Faced with this legal void and the development of the natural wine movement, a Union for the Defense of Natural Wines was created in September 2019. With the support of the services of the Ministry of Agriculture, the National Institute of Origin and of Quality (INAO) and the General Directorate for Competition, Consumption and Fraud Repression (DGCCRF), it brings together winegrowers committed to this approach and unites supporters around values and a charter of commitment with precise specifications to govern the production and marketing of natural wines. Since 2020, the name “Vin méthode nature” has been a label recognized by the DGCCRF. It translates this charter of commitment for winegrowers materialized by a logo, the first official recognition of natural wines in France.

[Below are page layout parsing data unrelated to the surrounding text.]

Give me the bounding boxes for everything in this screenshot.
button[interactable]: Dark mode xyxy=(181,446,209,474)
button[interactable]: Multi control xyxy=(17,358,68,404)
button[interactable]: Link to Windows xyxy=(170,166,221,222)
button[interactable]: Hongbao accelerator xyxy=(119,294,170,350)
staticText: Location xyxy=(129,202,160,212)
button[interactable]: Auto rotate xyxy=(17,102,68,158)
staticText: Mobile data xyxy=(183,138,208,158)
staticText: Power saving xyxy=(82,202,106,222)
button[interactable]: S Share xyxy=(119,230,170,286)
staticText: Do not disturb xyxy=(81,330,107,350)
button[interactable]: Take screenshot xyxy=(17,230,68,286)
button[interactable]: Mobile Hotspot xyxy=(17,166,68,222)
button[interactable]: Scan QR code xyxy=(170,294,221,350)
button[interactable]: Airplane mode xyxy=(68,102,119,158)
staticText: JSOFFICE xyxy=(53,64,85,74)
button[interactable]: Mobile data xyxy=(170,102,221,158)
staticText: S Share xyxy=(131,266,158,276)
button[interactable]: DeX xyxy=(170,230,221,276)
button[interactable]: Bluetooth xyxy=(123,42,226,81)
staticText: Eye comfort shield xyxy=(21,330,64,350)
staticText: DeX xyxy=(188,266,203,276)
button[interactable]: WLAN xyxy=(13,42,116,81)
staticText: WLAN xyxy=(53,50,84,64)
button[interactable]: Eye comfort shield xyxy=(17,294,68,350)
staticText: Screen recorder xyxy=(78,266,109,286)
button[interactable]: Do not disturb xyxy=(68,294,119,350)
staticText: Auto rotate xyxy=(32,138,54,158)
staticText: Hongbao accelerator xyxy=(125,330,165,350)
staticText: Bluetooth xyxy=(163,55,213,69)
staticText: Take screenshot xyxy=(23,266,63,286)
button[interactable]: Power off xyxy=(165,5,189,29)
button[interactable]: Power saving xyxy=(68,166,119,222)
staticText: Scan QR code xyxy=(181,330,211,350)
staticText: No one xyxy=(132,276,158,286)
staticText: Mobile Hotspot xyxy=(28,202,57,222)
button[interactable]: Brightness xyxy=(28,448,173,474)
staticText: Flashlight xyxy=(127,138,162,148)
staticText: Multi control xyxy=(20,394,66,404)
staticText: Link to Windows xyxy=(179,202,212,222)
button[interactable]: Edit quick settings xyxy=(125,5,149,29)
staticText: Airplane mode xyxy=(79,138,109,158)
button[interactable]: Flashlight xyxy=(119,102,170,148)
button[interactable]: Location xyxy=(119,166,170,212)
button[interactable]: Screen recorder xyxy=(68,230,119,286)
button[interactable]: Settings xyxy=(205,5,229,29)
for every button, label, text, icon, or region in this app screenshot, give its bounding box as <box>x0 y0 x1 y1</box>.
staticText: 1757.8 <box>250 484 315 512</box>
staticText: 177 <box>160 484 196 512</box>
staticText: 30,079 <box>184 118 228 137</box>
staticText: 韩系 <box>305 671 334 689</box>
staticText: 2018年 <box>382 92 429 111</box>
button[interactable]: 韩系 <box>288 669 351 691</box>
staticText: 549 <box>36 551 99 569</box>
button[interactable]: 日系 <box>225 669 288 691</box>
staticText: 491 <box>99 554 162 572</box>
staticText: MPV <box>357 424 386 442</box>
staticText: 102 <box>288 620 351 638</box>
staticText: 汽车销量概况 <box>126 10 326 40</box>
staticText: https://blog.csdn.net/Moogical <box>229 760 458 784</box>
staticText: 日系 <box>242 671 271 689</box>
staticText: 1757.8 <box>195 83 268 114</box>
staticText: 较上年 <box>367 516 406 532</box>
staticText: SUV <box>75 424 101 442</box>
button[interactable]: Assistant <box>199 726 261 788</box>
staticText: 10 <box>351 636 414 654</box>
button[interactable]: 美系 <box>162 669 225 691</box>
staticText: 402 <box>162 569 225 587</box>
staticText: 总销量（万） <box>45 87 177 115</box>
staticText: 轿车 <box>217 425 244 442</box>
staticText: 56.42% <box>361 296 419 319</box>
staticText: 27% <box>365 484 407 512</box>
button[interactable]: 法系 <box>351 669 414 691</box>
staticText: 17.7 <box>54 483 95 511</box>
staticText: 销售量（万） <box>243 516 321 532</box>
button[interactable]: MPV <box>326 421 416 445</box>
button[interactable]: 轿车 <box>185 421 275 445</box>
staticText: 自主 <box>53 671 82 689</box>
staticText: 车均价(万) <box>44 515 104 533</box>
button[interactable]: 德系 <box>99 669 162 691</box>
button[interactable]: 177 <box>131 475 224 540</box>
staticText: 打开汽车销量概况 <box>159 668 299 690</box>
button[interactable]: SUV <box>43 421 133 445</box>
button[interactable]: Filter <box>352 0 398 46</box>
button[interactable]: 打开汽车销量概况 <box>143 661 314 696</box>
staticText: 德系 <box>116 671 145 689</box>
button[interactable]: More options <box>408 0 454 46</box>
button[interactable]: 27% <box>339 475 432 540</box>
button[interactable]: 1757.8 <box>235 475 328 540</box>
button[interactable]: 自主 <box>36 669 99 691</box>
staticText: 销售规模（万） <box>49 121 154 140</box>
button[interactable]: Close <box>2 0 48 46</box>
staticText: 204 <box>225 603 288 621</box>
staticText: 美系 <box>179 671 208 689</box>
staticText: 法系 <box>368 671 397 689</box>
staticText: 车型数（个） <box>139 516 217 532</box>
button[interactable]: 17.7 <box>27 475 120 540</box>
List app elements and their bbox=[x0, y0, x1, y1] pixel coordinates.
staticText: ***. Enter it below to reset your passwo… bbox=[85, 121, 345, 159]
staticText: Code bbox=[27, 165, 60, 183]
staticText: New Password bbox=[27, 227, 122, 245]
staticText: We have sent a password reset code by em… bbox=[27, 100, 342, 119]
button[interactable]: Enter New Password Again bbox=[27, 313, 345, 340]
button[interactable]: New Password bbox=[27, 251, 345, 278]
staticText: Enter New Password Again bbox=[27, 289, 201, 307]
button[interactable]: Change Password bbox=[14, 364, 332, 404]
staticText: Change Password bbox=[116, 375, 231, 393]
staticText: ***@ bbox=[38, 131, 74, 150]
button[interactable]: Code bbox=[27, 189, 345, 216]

Logos Vin Nature avec les mentions des sulfites et logo Vin Méthode Nature

This label requires compliance with strict rules by winegrowers:

  • Practice certified organic or biodynamic farming
  • Harvest the grapes by hand, a gentle approach which aims to bring the most beautiful grapes possible to the cellar.
  • Use indigenous yeasts naturally present on the skin of the grapes as opposed to chemical yeasts. Time and patience are the winegrower’s allies.
  • Do not add any inputs or additives. A natural wine must not contain any other input (acid, acidity regulators, enzymes, etc.) than sulfur. By comparison, the AB specifications are relatively more permissive on this issue.
  • Do not use any physical or thermal process intended to correct a wine and give it virtues that were not originally present in the grapes. A natural wine is neither fined nor filtered, for example.
  • Do not add any sulphite (Possibility of adjustment within the limit of a maximum of 30 mg of total H2SO4/l to the Frantz Paul analysis)
  • Obligation to provide information on the addition of sulphites mentioned on the label.
    As in organic or biodynamic, respect total traceability of the product.
  • The “Vin Methode Nature” logo can thus be affixed to the back labels of the bottles of vintages conforming to these specifications. It is accompanied by the name of the country of origin of the wine and the approval number of the union. It values the work of winegrowers and their commitment to this approach that respects nature and the consumer.

You can therefore easily identify wines that meet these demanding and transparent criteria.

You may also come across the AVN logo on bottles. This is the logo of the Association des Vins Naturels, created in 2000. This logo identifies the natural wines of winegrowers who are members of the association and therefore comply with its winemaking specifications. As with any certification or label, random or specific analyses are carried out regularly by the association.

Logo de l'Association des Vins Naturels

Tasting and comparing

As you know now, each of these wines respects its own standards which requires a particular method of vine cultivation. It is therefore a choice made by the winegrower and/or the owners of the vineyard, an approach that respects rather strict specifications each time but also generally respects the environment and biodiversity. . In any case, it is a demanding and rewarding approach for winegrowers. As for the aromas and quality of these wines, we let you be the sole judges. Varied and multiple tastings will allow you to accustom your palate and refine your knowledge of the aromatic typicity of these wines. Remember that the synthetic chemicals and oenological inputs used in the vineyard and in winemaking are what fundamentally differentiate conventional, natural, organic and biodynamic wines.

Beyond grape varieties, regions and appellations, the diversity of wine types offered on the shelves of your wine merchant continues to grow, suggesting a diversification of wine consumer profiles and the adoption of new ways of drinking. Alcohol-free wines or dealcoholized wines are undoubtedly the most edifying incarnation of this trend. They are literally non-alcoholic wine-based drinks because according to French regulations, a wine must result from “the complete or partial alcoholic fermentation of fresh grapes or fresh grape juice,” and must contain a minimum volume of 8.5 % alcohol to bear the name of wine.

The key word for consumers that we all are remains pleasure in tasting!